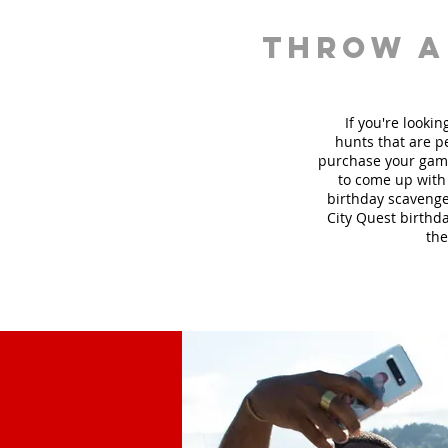
throw a
If you're looki
hunt
s
that are pe
purchase your game
to come up with 
birthday scavenger
City Quest birthda
the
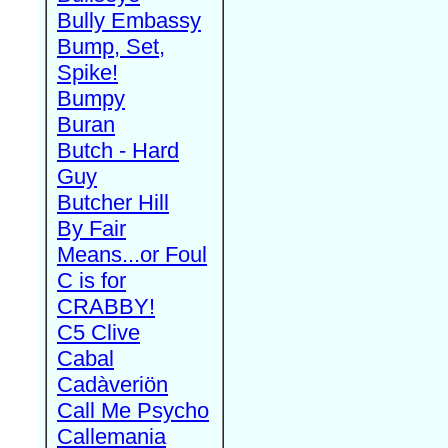
Bully Embassy
Bump, Set,
Spike!
Bumpy
Buran
Butch - Hard
Guy
Butcher Hill
By Fair
Means...or Foul
C is for
CRABBY!
C5 Clive
Cabal
Cadàveriön
Call Me Psycho
Callemania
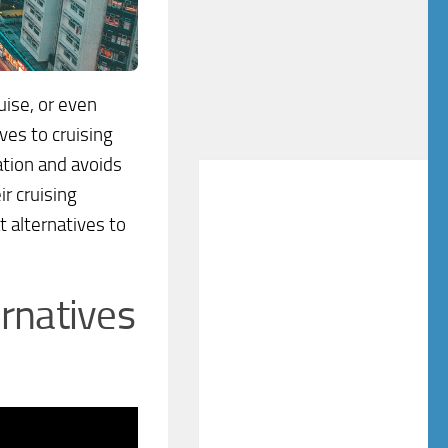
uise, or even
ives to cruising
ation and avoids
r cruising
t alternatives to
rnatives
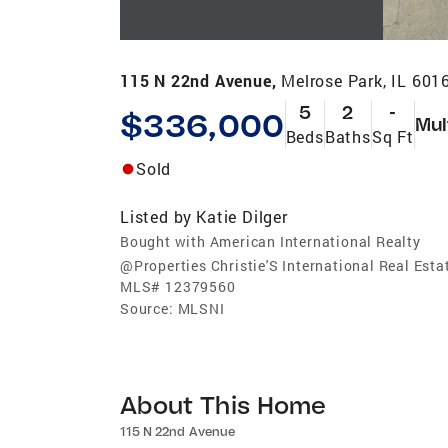
115 N 22nd Avenue,
Melrose Park, IL 601
5
2
-
$336,000
Mul
Beds
Baths
Sq Ft
Sold
Listed by
Katie Dilger
Bought with American International Realty
@Properties Christie'S International Real Esta
MLS#
12379560
Source:
MLSNI
About This Home
115 N 22nd Avenue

· · ·

**About this task:** The answer must consist of every line above that holds the string "with", copied exactly.

**Result for this task:**
to come up with 
Bought with American International Realty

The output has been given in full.